* **What is needed**: Transcribe the records below. Leave every line exactly as written.

Start of Dataset records

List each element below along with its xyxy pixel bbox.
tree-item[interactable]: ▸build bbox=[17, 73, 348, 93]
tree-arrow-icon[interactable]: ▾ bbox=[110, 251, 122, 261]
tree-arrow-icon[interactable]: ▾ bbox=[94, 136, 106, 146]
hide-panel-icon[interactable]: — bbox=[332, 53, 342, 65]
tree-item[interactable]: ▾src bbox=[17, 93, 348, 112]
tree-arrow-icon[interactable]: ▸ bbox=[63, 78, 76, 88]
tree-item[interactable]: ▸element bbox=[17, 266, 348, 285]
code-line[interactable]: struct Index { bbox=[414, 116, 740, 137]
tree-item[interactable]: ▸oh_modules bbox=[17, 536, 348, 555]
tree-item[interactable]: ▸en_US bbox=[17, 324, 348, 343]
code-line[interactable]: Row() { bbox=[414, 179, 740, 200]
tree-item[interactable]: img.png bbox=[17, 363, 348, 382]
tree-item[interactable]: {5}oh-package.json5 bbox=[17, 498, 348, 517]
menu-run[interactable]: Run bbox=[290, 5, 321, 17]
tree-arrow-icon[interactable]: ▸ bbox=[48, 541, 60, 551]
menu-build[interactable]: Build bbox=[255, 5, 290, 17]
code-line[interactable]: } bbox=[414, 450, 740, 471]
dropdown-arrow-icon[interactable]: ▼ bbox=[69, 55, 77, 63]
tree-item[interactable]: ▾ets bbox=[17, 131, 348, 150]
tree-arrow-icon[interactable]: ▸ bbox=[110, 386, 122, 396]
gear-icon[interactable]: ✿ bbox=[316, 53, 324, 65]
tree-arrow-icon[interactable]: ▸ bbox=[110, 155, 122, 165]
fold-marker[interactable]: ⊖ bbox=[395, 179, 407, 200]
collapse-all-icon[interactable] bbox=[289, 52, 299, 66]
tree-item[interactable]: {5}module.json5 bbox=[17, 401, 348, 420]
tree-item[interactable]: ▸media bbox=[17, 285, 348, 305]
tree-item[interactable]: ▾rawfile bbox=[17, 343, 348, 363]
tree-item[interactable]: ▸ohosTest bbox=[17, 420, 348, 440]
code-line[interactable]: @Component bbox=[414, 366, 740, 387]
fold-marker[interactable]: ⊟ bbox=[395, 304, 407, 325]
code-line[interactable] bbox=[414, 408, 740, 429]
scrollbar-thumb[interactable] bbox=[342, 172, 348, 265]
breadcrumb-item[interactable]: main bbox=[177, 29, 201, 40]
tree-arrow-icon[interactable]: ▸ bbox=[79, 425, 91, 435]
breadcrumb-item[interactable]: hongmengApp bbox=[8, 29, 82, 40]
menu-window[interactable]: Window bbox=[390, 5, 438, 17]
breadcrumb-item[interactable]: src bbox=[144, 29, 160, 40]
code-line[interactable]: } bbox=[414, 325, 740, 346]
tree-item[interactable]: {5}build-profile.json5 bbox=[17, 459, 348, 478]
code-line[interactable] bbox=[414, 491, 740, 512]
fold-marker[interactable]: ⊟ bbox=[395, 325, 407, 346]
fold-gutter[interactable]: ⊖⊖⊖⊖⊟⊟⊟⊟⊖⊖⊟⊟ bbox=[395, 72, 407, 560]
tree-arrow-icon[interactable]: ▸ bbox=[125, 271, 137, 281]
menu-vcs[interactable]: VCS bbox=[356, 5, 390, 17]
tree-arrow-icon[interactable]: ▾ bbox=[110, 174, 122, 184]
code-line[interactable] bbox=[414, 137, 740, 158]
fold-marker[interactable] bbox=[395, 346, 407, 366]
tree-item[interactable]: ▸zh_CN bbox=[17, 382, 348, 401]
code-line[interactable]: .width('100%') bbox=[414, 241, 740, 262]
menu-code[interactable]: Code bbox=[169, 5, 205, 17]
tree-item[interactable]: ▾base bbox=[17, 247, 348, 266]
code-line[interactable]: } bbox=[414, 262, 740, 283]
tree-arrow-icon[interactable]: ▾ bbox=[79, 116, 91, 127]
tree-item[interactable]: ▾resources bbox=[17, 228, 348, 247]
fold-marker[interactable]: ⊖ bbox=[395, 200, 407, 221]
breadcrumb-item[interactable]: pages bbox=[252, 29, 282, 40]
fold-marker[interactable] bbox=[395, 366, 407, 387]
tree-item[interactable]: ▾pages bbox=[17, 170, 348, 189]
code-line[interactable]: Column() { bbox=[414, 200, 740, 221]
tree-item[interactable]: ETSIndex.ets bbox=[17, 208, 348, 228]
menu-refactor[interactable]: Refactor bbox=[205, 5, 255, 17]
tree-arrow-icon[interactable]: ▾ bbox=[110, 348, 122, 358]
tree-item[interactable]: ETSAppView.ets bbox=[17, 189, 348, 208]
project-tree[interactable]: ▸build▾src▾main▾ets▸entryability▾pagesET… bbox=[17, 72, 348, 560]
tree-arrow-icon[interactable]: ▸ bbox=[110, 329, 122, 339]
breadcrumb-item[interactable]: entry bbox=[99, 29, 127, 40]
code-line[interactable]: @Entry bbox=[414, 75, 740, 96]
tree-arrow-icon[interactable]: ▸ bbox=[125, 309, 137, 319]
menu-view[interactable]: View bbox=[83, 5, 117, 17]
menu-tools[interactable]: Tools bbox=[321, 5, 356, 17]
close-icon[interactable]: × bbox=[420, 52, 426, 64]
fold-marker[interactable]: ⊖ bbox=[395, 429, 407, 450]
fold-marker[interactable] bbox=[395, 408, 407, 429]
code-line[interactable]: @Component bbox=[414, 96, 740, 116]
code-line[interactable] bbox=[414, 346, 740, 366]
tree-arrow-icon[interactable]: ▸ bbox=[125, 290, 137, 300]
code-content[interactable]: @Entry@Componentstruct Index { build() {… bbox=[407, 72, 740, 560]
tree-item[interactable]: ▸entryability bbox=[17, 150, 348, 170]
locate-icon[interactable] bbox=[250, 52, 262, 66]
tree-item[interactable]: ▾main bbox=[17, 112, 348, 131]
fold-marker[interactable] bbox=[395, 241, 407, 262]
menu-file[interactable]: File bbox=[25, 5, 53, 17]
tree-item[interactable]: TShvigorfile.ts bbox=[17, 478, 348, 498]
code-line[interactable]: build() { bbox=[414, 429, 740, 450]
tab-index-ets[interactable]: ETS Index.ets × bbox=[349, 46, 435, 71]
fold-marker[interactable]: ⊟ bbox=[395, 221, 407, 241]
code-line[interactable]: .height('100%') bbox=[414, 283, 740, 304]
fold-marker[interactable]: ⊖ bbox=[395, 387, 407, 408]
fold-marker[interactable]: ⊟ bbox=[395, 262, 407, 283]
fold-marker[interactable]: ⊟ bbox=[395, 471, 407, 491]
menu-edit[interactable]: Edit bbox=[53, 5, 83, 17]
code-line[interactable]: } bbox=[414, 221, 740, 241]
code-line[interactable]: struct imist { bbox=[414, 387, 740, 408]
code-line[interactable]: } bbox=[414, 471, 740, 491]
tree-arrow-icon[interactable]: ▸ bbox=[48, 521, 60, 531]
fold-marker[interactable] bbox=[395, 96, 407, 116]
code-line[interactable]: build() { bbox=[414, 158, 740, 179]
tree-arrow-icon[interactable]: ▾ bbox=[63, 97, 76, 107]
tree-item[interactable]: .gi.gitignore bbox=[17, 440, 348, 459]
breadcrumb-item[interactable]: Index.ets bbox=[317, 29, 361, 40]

End of Dataset records

* **Answer to this problem**:
List each element below along with its xyxy pixel bbox.
tree-item[interactable]: ▸build bbox=[17, 73, 348, 93]
tree-arrow-icon[interactable]: ▾ bbox=[110, 251, 122, 261]
tree-arrow-icon[interactable]: ▾ bbox=[94, 136, 106, 146]
hide-panel-icon[interactable]: — bbox=[332, 53, 342, 65]
tree-item[interactable]: ▾src bbox=[17, 93, 348, 112]
tree-arrow-icon[interactable]: ▸ bbox=[63, 78, 76, 88]
tree-item[interactable]: ▸element bbox=[17, 266, 348, 285]
code-line[interactable]: struct Index { bbox=[414, 116, 740, 137]
tree-item[interactable]: ▸oh_modules bbox=[17, 536, 348, 555]
tree-item[interactable]: ▸en_US bbox=[17, 324, 348, 343]
code-line[interactable]: Row() { bbox=[414, 179, 740, 200]
tree-item[interactable]: img.png bbox=[17, 363, 348, 382]
tree-item[interactable]: {5}oh-package.json5 bbox=[17, 498, 348, 517]
menu-run[interactable]: Run bbox=[290, 5, 321, 17]
tree-arrow-icon[interactable]: ▸ bbox=[48, 541, 60, 551]
menu-build[interactable]: Build bbox=[255, 5, 290, 17]
code-line[interactable]: } bbox=[414, 450, 740, 471]
dropdown-arrow-icon[interactable]: ▼ bbox=[69, 55, 77, 63]
tree-item[interactable]: ▾ets bbox=[17, 131, 348, 150]
tree-arrow-icon[interactable]: ▸ bbox=[110, 386, 122, 396]
gear-icon[interactable]: ✿ bbox=[316, 53, 324, 65]
tree-arrow-icon[interactable]: ▸ bbox=[110, 155, 122, 165]
fold-marker[interactable]: ⊖ bbox=[395, 179, 407, 200]
collapse-all-icon[interactable] bbox=[289, 52, 299, 66]
tree-item[interactable]: {5}module.json5 bbox=[17, 401, 348, 420]
tree-item[interactable]: ▸media bbox=[17, 285, 348, 305]
tree-item[interactable]: ▾rawfile bbox=[17, 343, 348, 363]
tree-item[interactable]: ▸ohosTest bbox=[17, 420, 348, 440]
code-line[interactable]: @Component bbox=[414, 366, 740, 387]
fold-marker[interactable]: ⊟ bbox=[395, 304, 407, 325]
code-line[interactable] bbox=[414, 408, 740, 429]
scrollbar-thumb[interactable] bbox=[342, 172, 348, 265]
breadcrumb-item[interactable]: main bbox=[177, 29, 201, 40]
tree-arrow-icon[interactable]: ▸ bbox=[79, 425, 91, 435]
breadcrumb-item[interactable]: hongmengApp bbox=[8, 29, 82, 40]
menu-window[interactable]: Window bbox=[390, 5, 438, 17]
breadcrumb-item[interactable]: src bbox=[144, 29, 160, 40]
code-line[interactable]: } bbox=[414, 325, 740, 346]
tree-item[interactable]: {5}build-profile.json5 bbox=[17, 459, 348, 478]
code-line[interactable] bbox=[414, 491, 740, 512]
fold-marker[interactable]: ⊟ bbox=[395, 325, 407, 346]
fold-gutter[interactable]: ⊖⊖⊖⊖⊟⊟⊟⊟⊖⊖⊟⊟ bbox=[395, 72, 407, 560]
tree-arrow-icon[interactable]: ▸ bbox=[125, 271, 137, 281]
menu-vcs[interactable]: VCS bbox=[356, 5, 390, 17]
tree-arrow-icon[interactable]: ▾ bbox=[110, 174, 122, 184]
code-line[interactable] bbox=[414, 137, 740, 158]
fold-marker[interactable] bbox=[395, 346, 407, 366]
tree-item[interactable]: ▸zh_CN bbox=[17, 382, 348, 401]
code-line[interactable]: .width('100%') bbox=[414, 241, 740, 262]
menu-code[interactable]: Code bbox=[169, 5, 205, 17]
tree-item[interactable]: ▾base bbox=[17, 247, 348, 266]
code-line[interactable]: } bbox=[414, 262, 740, 283]
tree-arrow-icon[interactable]: ▾ bbox=[79, 116, 91, 127]
tree-item[interactable]: ▾resources bbox=[17, 228, 348, 247]
fold-marker[interactable]: ⊖ bbox=[395, 200, 407, 221]
breadcrumb-item[interactable]: pages bbox=[252, 29, 282, 40]
fold-marker[interactable] bbox=[395, 366, 407, 387]
tree-item[interactable]: ▾pages bbox=[17, 170, 348, 189]
code-line[interactable]: Column() { bbox=[414, 200, 740, 221]
tree-item[interactable]: ETSIndex.ets bbox=[17, 208, 348, 228]
menu-refactor[interactable]: Refactor bbox=[205, 5, 255, 17]
tree-arrow-icon[interactable]: ▾ bbox=[110, 348, 122, 358]
tree-item[interactable]: ETSAppView.ets bbox=[17, 189, 348, 208]
project-tree[interactable]: ▸build▾src▾main▾ets▸entryability▾pagesET… bbox=[17, 72, 348, 560]
tree-arrow-icon[interactable]: ▸ bbox=[110, 329, 122, 339]
breadcrumb-item[interactable]: entry bbox=[99, 29, 127, 40]
code-line[interactable]: @Entry bbox=[414, 75, 740, 96]
tree-arrow-icon[interactable]: ▸ bbox=[125, 309, 137, 319]
menu-view[interactable]: View bbox=[83, 5, 117, 17]
menu-tools[interactable]: Tools bbox=[321, 5, 356, 17]
close-icon[interactable]: × bbox=[420, 52, 426, 64]
fold-marker[interactable]: ⊖ bbox=[395, 429, 407, 450]
fold-marker[interactable] bbox=[395, 408, 407, 429]
code-line[interactable]: @Component bbox=[414, 96, 740, 116]
code-line[interactable] bbox=[414, 346, 740, 366]
tree-arrow-icon[interactable]: ▸ bbox=[125, 290, 137, 300]
code-content[interactable]: @Entry@Componentstruct Index { build() {… bbox=[407, 72, 740, 560]
tree-item[interactable]: ▸entryability bbox=[17, 150, 348, 170]
locate-icon[interactable] bbox=[250, 52, 262, 66]
tree-item[interactable]: ▾main bbox=[17, 112, 348, 131]
fold-marker[interactable] bbox=[395, 241, 407, 262]
menu-file[interactable]: File bbox=[25, 5, 53, 17]
tree-item[interactable]: TShvigorfile.ts bbox=[17, 478, 348, 498]
code-line[interactable]: build() { bbox=[414, 429, 740, 450]
tab-index-ets[interactable]: ETS Index.ets × bbox=[349, 46, 435, 71]
fold-marker[interactable]: ⊟ bbox=[395, 221, 407, 241]
code-line[interactable]: .height('100%') bbox=[414, 283, 740, 304]
fold-marker[interactable]: ⊖ bbox=[395, 387, 407, 408]
fold-marker[interactable]: ⊟ bbox=[395, 262, 407, 283]
fold-marker[interactable]: ⊟ bbox=[395, 471, 407, 491]
menu-edit[interactable]: Edit bbox=[53, 5, 83, 17]
code-line[interactable]: } bbox=[414, 221, 740, 241]
code-line[interactable]: struct imist { bbox=[414, 387, 740, 408]
code-line[interactable]: } bbox=[414, 471, 740, 491]
tree-arrow-icon[interactable]: ▸ bbox=[48, 521, 60, 531]
fold-marker[interactable] bbox=[395, 96, 407, 116]
code-line[interactable]: build() { bbox=[414, 158, 740, 179]
tree-arrow-icon[interactable]: ▾ bbox=[63, 97, 76, 107]
tree-item[interactable]: .gi.gitignore bbox=[17, 440, 348, 459]
breadcrumb-item[interactable]: Index.ets bbox=[317, 29, 361, 40]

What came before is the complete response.